The following article by Kaili Joy Gray was posted on the ShareBlue.com website May 10, 2018:

Mike Pence has a lot of nerve — and he’s also completely wrong.

Mike Pence is all-knowing about the White House when he needs to be — and also completely out of the loop when it suits him.

In an interview with NBC News correspondent Andrea Mitchell, for example, he tried to play it both ways in the span of 60 seconds.

Asked about the most recent bombshell in a series of scandals about Trump’s lawyer Michael Cohen — that he sold multiple corporations access to the Trump administration for millions of dollars — Pence was dismissive and ignorant.

“That private matter is something I don’t have any knowledge about,” Pence said.

The very serious allegations are certainly not a private matter; they implicate the Trump administration directly. Both AT&T and pharma giant Novartis have confirmed payments to Cohen in exchange for access, and Novartis admitted its CEO had dinner with Trump after making its final payment to Cohen.

These are very serious charges — which is why special counsel Robert Mueller is investigating them.

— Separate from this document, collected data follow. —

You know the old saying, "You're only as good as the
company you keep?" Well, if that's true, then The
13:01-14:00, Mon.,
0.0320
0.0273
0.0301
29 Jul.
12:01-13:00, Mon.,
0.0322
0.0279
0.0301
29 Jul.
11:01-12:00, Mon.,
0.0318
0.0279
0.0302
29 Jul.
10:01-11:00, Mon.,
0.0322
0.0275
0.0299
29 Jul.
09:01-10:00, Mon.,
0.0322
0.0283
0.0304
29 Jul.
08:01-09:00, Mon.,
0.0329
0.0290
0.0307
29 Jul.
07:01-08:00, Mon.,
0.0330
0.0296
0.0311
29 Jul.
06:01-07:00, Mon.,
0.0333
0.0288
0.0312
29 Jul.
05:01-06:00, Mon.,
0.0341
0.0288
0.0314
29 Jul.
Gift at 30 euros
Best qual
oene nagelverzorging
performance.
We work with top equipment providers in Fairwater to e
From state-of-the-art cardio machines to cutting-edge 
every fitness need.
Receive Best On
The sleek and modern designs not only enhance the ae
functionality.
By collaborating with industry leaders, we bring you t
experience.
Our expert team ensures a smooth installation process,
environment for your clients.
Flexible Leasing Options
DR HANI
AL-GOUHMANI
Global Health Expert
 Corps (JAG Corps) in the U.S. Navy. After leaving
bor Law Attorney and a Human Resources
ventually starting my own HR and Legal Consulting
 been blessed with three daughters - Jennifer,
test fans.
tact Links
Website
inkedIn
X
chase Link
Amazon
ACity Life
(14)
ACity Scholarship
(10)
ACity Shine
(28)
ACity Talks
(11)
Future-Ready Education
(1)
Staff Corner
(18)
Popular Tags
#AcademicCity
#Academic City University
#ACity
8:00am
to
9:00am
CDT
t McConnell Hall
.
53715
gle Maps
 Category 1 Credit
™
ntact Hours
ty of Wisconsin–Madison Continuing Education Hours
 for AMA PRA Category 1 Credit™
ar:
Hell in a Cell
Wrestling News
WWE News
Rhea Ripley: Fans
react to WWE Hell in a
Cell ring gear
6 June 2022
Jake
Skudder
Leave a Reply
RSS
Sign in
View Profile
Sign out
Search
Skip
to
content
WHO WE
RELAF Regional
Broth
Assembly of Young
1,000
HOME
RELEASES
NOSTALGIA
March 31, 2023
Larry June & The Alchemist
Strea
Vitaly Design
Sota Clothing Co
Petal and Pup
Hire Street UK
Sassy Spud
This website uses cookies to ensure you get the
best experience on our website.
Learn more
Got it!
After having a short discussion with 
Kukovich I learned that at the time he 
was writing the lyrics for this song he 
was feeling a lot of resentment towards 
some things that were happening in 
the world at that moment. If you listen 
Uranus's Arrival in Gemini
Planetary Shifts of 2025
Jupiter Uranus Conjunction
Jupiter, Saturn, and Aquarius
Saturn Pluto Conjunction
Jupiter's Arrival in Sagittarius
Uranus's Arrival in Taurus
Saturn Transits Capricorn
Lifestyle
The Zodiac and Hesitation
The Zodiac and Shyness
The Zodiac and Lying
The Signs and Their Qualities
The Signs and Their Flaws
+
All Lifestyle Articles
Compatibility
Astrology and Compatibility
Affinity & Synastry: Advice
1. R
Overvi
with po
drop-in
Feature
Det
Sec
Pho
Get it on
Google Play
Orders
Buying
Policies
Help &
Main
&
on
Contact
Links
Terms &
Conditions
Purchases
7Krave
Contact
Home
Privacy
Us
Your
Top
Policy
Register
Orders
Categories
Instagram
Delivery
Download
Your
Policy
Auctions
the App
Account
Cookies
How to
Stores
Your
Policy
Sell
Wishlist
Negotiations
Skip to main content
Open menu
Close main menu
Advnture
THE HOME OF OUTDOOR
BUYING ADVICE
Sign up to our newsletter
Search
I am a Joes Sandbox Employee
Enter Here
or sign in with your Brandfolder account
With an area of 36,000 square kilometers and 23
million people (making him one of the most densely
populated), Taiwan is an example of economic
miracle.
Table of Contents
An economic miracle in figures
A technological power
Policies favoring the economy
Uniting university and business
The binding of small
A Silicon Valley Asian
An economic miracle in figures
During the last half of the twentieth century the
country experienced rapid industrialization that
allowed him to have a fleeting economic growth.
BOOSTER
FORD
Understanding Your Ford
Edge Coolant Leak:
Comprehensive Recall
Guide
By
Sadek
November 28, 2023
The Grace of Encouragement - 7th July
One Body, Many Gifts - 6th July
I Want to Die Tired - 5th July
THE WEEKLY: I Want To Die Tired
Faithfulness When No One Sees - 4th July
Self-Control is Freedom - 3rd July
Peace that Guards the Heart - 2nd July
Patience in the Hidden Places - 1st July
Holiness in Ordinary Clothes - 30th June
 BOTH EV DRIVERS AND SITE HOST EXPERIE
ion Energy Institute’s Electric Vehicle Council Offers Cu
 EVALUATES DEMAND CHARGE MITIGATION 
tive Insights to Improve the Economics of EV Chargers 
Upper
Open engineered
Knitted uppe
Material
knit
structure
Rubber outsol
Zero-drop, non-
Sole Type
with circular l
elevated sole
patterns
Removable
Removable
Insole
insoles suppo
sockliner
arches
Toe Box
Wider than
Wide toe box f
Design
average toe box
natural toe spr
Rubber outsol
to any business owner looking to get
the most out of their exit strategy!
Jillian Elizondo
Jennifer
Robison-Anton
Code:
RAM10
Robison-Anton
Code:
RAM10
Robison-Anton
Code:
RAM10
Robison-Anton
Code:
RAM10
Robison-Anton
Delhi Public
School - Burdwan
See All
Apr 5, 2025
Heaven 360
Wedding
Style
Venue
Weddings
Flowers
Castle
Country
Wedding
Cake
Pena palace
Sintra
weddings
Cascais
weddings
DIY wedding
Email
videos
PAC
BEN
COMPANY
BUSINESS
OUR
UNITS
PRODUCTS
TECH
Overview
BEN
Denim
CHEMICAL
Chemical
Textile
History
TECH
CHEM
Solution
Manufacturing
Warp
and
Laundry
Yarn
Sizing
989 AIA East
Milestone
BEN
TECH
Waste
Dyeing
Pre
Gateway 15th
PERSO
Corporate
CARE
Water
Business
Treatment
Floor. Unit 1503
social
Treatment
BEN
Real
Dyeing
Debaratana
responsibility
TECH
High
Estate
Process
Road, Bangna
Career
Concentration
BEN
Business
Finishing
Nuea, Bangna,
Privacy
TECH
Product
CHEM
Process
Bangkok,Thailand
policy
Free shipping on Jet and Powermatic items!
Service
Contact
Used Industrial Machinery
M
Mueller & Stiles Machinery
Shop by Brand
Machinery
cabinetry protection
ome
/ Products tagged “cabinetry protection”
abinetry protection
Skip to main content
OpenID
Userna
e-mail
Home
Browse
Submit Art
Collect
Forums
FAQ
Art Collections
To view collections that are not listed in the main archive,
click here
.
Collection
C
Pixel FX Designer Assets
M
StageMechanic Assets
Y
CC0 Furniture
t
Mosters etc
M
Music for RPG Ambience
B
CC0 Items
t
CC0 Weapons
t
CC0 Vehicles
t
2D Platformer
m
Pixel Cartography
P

Yet Pence is trying to shrug it off as a “private matter” he knows nothing about.

Just seconds before, however, he was suggesting a great deal of knowledge. He asserted that the administration has “fully cooperated” with Mueller’s investigation, and specifically cited the provision of “over a million documents” it has turned over.

And based on that, Mueller should end the investigation, “in the interest of the country,” according to Pence.

So which is it?

Does Pence know enough about the investigation and the administration to call on Mueller to end it? Or is he merely the hapless, unknowing vice president who is conveniently excluded from the biggest and most incriminating issues? And if so, how does he know the pay-for-access story is merely a “private matter” rather than a criminal one?

Throughout his term in office, Pence has tried to keep just enough distance between himself and the ever-expanding chaotic mess that is the White House. That’s a smart move for him, of course. Why would he want to be implicated, especially if he is quietly plotting to run for the top job?

But it also makes it hard for him to credibly insist that Mueller’s investigation, mountains of evidence, and already collected guilty pleas — which he does or does not know anything about, depending on the moment — is much ado about nothing.